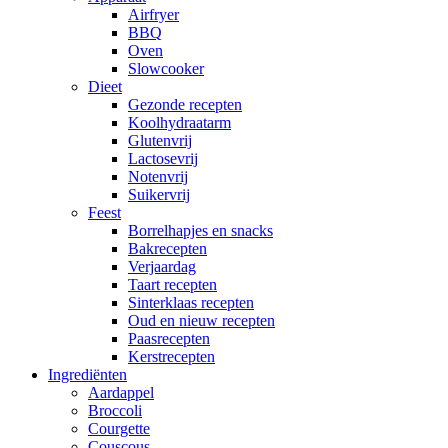
Airfryer
BBQ
Oven
Slowcooker
Dieet
Gezonde recepten
Koolhydraatarm
Glutenvrij
Lactosevrij
Notenvrij
Suikervrij
Feest
Borrelhapjes en snacks
Bakrecepten
Verjaardag
Taart recepten
Sinterklaas recepten
Oud en nieuw recepten
Paasrecepten
Kerstrecepten
Ingrediënten
Aardappel
Broccoli
Courgette
Couscous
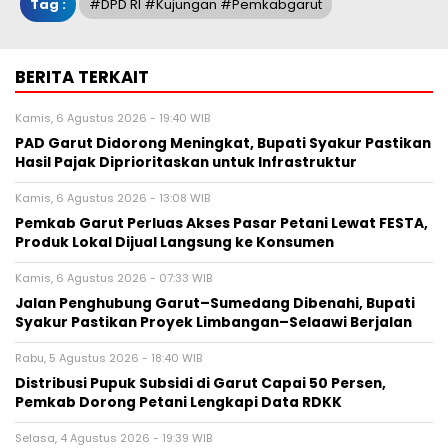
Tag :
#DPD RI #Kujungan #pemkabgarut
BERITA TERKAIT
Kamis, 6 Agustus 2026 - 19:40 WIB
PAD Garut Didorong Meningkat, Bupati Syakur Pastikan
Hasil Pajak Diprioritaskan untuk Infrastruktur
Kamis, 6 Agustus 2026 - 13:08 WIB
Pemkab Garut Perluas Akses Pasar Petani Lewat FESTA,
Produk Lokal Dijual Langsung ke Konsumen
Kamis, 6 Agustus 2026 - 07:33 WIB
Jalan Penghubung Garut–Sumedang Dibenahi, Bupati
Syakur Pastikan Proyek Limbangan–Selaawi Berjalan
Rabu, 5 Agustus 2026 - 18:40 WIB
Distribusi Pupuk Subsidi di Garut Capai 50 Persen,
Pemkab Dorong Petani Lengkapi Data RDKK
Selasa, 4 Agustus 2026 - 19:39 WIB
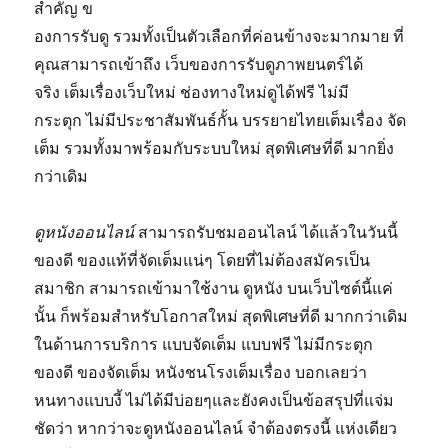
สำคัญ ข
องการรับดู รวมทั้งเป็นตัวเลือกที่ค่อนข้างจะมากมาย ที่
คุณสามารถเข้าถึง เว็บของการรับดูภาพยนตร์ได้
จริง เต็มเรื่องเว็บใหม่ ช่องทางใหม่ดูได้ฟรี ไม่มี
กระตุก ไม่มีประชาสัมพันธ์กั้น บรรยายไทยเต็มเรื่อง จัด
เต็ม รวมทั้งมาพร้อมกับระบบใหม่ สุดพิเศษที่ดี มากยิ่ง
กว่าเดิม
ดูหนังออนไลน์
สามารถรับชมออนไลน์ ได้แล้วในวันนี้
ของดี ของแท้ที่จัดเต็มแน่ๆ โดยที่ไม่ต้องสมัครเป็น
สมาชิก สามารถเข้ามาใช้งาน ดูหนัง บนเว็บไซต์นี้แค่
นั้น ก็พร้อมสำหรับโอกาสใหม่ สุดพิเศษที่ดี มากกว่าเดิม
ในด้านการบริการ แบบจัดเต็ม แบบฟรี ไม่มีกระตุก
ของดี ของจัดเต็ม หนังชนโรงเต็มเรื่อง บอกเลยว่า
หนทางแบบงี้ ไม่ได้มีบ่อยๆและยังคงเป็นข้อสรุปที่แจ่ม
ชัดว่า หากว่าจะดูหนังออนไลน์ จำต้องตรงนี้ แห่งเดียว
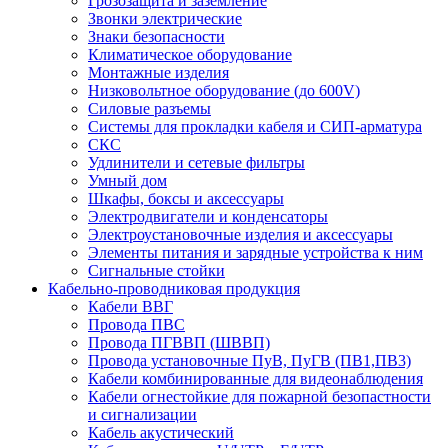
Грозозащита и заземление
Звонки электрические
Знаки безопасности
Климатическое оборудование
Монтажные изделия
Низковольтное оборудование (до 600V)
Силовые разъемы
Системы для прокладки кабеля и СИП-арматура
СКС
Удлинители и сетевые фильтры
Умный дом
Шкафы, боксы и аксессуары
Электродвигатели и конденсаторы
Электроустановочные изделия и аксессуары
Элементы питания и зарядные устройства к ним
Сигнальные стойки
Кабельно-проводниковая продукция
Кабели ВВГ
Провода ПВС
Провода ПГВВП (ШВВП)
Провода установочные ПуВ, ПуГВ (ПВ1,ПВ3)
Кабели комбинированные для видеонаблюдения
Кабели огнестойкие для пожарной безопастности
и сигнализации
Кабель акустический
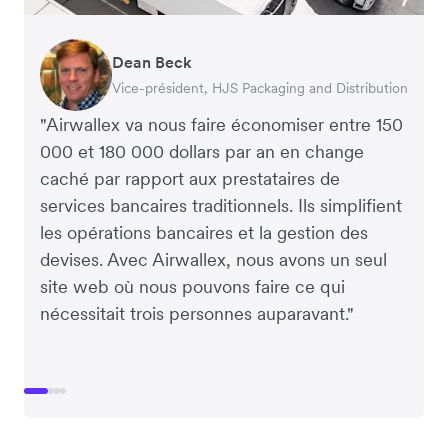
Dean Beck
Hari Polavarapu
Murray Kester
Gauri Nanda
Vice-président, HJS Packaging and Distribution
PDG, Taxila Stone
PDG, Cosmetics Now – eCommerce
PDG, Clocky
"Airwallex va nous faire économiser entre 150
000 et 180 000 dollars par an en change
caché par rapport aux prestataires de
services bancaires traditionnels. Ils simplifient
les opérations bancaires et la gestion des
devises. Avec Airwallex, nous avons un seul
site web où nous pouvons faire ce qui
nécessitait trois personnes auparavant."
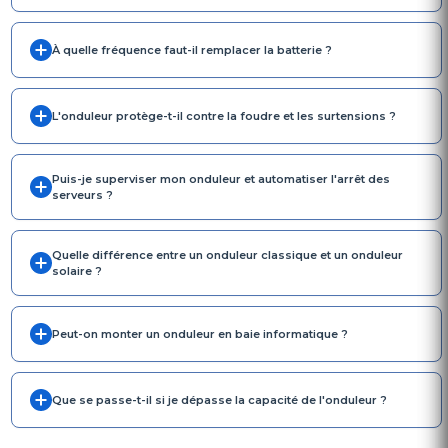
À quelle fréquence faut-il remplacer la batterie ?
L'onduleur protège-t-il contre la foudre et les surtensions ?
Puis-je superviser mon onduleur et automatiser l'arrêt des
serveurs ?
Quelle différence entre un onduleur classique et un onduleur
solaire ?
Peut-on monter un onduleur en baie informatique ?
Que se passe-t-il si je dépasse la capacité de l'onduleur ?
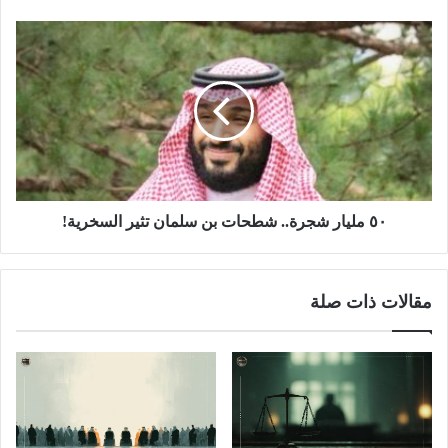
٥٠ مليار شجرة.. شطحات بن سلمان تثير السخرية!
مقالات ذات صلة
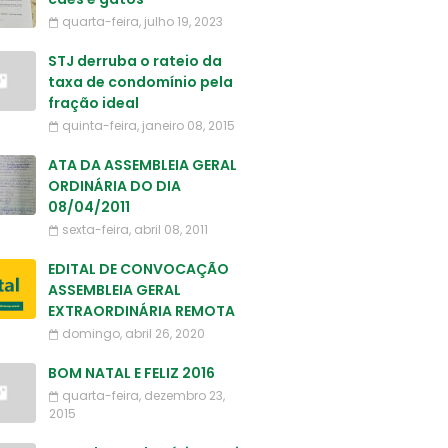
quarta-feira, julho 19, 2023
STJ derruba o rateio da
taxa de condomínio pela
fração ideal
quinta-feira, janeiro 08, 2015
ATA DA ASSEMBLEIA GERAL
ORDINÁRIA DO DIA
08/04/2011
sexta-feira, abril 08, 2011
EDITAL DE CONVOCAÇÃO
ASSEMBLEIA GERAL
EXTRAORDINÁRIA REMOTA
domingo, abril 26, 2020
BOM NATAL E FELIZ 2016
quarta-feira, dezembro 23,
2015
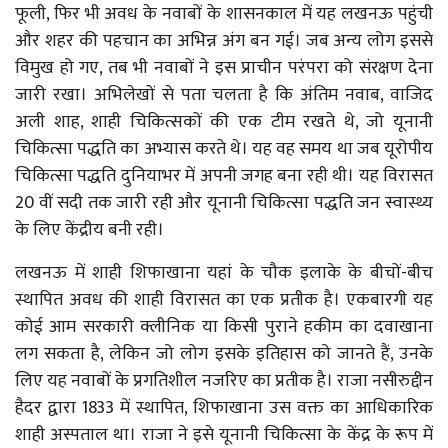
फूली, फिर भी अवध के नवाबों के शासनकाल में यह लखनऊ पहुंची
और शहर की पहचान का अभिन्न अंग बन गई। जब अन्य लोग इससे
विमुख हो गए, तब भी नवाबों ने इस प्राचीन परंपरा को संरक्षण देना
जारी रखा। अभिलेखों से पता चलता है कि अंतिम नवाब, वाजिद
अली शाह, शाही चिकित्सकों की एक टीम रखते थे, जो यूनानी
चिकित्सा पद्धति का अभ्यास करते थे। यह वह समय था जब यूरोपीय
चिकित्सा पद्धति दुनियाभर में अपनी जगह बना रही थी। यह विरासत
20 वीं सदी तक जारी रही और यूनानी चिकित्सा पद्धति जन स्वास्थ्य
के लिए केंद्रीय बनी रही।
लखनऊ में शाही शिफाखाना यहां के चौक इलाके के बीचों-बीच
स्थापित अवध की शाही विरासत का एक प्रतीक है। एकबारगी यह
कोई आम सरकारी क्लीनिक या किसी पुराने हकीम का दवाखाना
लग सकता है, लेकिन जो लोग इसके इतिहास को जानते हैं, उनके
लिए यह नवाबों के प्रगतिशील नजरिए का प्रतीक है। राजा नसीरुद्दीन
हैदर द्वारा 1833 में स्थापित, शिफाखाना उस वक्त का आधिकारिक
शाही अस्पताल था। राजा ने इसे यूनानी चिकित्सा के केंद्र के रूप में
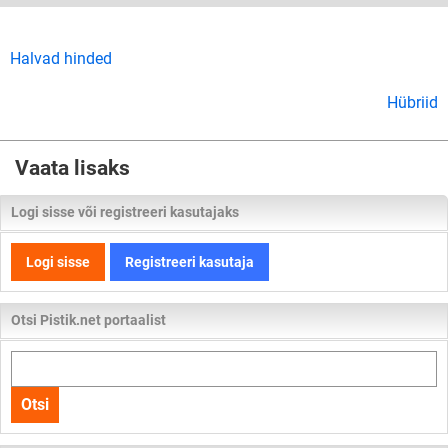
Halvad hinded
Hübriid
Vaata lisaks
Logi sisse või registreeri kasutajaks
Logi sisse
Registreeri kasutaja
Otsi Pistik.net portaalist
Otsi
kogu
Otsi
lehelt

= = = =

(WORK INSTRUCTION)
The answer is the lines above from the one with "Грозозащита и заземление" to the one with "PDG, Clocky", set down exactly, with no pictures.

(ANSWER FOR THE TASK)
Грозозащита и заземление
Звонки электрические
Знаки безопасности
Климатическое оборудование
Монтажные изделия
Низковольтное оборудование (до 600V)
Силовые разъемы
Системы для прокладки кабеля и СИП-арматура
СКС
Удлинители и сетевые фильтры
Умный дом
Шкафы, боксы и аксессуары
Электродвигатели и конденсаторы
Электроустановочные изделия и аксессуары
Элементы питания и зарядные устройства к ним
Сигнальные стойки
Кабельно-проводниковая продукция
Кабели ВВГ
Провода ПВС
Провода ПГВВП (ШВВП)
Провода установочные ПуВ, ПуГВ (ПВ1,ПВ3)
Кабели комбинированные для видеонаблюдения
Кабели огнестойкие для пожарной безопастности
и сигнализации
Кабель акустический
Dean Beck
Hari Polavarapu
Murray Kester
Gauri Nanda
Vice-président, HJS Packaging and Distribution
PDG, Taxila Stone
PDG, Cosmetics Now – eCommerce
PDG, Clocky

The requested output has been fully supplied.